The callability of objects is determined by whether they have a [[Call]] slot. The spec says about those:

Internal slots are allocated as part of the process of creating an object and may not be dynamically added to an object.

(and it is implied that they cannot dynamically be removed either). Furthermore, “internal methods are not part of the ECMAScript language” and “are not object properties”, which means they cannot be directly accessed, set, deleted or manipulated in any imaginable way by the means of the language.

[[Call]] slots are part of various objects, where they always contain an internal method, but they are never mutated except for their initialisation (once). They come in various kinds:

• [[Call]] of user-defined function objects, initialised in step 8 of FunctionAllocate
• [[Call]] of builtin function objects, initialised implicitly by the environment
• [[Call]] of bound function objects, initialised in step 6 of BoundFunctionCreate
• [[Call]] of some proxy objects, initialised conditionally in step 7a of ProxyCreate iff the proxy target is callable as well

As you can see, there is no way to alter or even remove the [[Call]] slot of an object, not even on proxies. Your best bet is

• make the function throw when called in an inopportune state

• create a new, uncallable object from the function by means of

  var obj = Object.assign(Object.create(Object.getPrototypeOf(fn)), fn);
  

Answer 2

I like providing an additional point of view to what Bergi already did mention, also encouraged by this answer within the OP's question.

For what purpose? – user3749178 Apr 16 at 16:18

.

@user3749178 Curiosity. – Ben Aston Apr 16 at 16:19

besides var obj = Object.assign(Object.create(Object.getPrototypeOf(fn)), fn);, that depends on ES6, there is an ES3 compatible approach that does wrap function objects into callable objects.

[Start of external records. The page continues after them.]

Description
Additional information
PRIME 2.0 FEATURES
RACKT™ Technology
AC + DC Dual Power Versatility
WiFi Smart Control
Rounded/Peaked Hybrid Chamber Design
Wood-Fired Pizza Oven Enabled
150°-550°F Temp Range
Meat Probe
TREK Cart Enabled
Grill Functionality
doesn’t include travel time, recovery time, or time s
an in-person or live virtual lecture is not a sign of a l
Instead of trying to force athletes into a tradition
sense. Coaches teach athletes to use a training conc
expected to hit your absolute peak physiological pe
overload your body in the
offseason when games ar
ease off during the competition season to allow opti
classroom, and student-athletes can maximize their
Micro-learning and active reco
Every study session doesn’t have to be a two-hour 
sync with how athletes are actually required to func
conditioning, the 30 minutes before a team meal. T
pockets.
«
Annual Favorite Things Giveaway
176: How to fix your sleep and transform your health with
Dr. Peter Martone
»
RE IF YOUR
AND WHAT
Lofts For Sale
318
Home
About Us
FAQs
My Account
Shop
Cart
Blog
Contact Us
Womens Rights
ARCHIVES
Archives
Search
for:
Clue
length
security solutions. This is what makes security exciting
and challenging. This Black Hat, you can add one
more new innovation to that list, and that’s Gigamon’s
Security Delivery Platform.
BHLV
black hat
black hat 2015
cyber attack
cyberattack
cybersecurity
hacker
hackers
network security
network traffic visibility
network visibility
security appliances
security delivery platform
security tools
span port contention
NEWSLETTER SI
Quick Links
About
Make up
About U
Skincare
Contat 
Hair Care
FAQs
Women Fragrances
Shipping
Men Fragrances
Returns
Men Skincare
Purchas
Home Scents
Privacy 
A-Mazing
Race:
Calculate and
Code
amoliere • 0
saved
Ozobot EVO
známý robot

Thus those objects are not callable anymore by the call operator (), but such objects do still expose two call methods call and apply. Since this approach prevents on one hand function objects being invoked by () (methods/functions) or by the new operator (instantiation), on the other hand it still supports delegation (function based mixins/traits).

the gist hosted code of Function.toApplicator

Answer 3

this isn't an elegant solution, the idea is to create the "enabled" attribute as a flag to know if the function is enabled:

var foo = function () { 
  if(!arguments.callee.enabled){
    throw "function disabled";
  }
  console.log("Hello");
}

foo.enabled = true;
foo();
foo.enabled = false;
foo();

Answer 4

As far as I know you can't.

The functions have a property called call() which calls the body of the function (sorry for the redundancy).

You can set this property to any expression like for example

foo.call = console.log('foo not a function');

but that will not prevent the function's body to be called.

And since you cannot set it to a function, you can't use the event.preventDefault() function.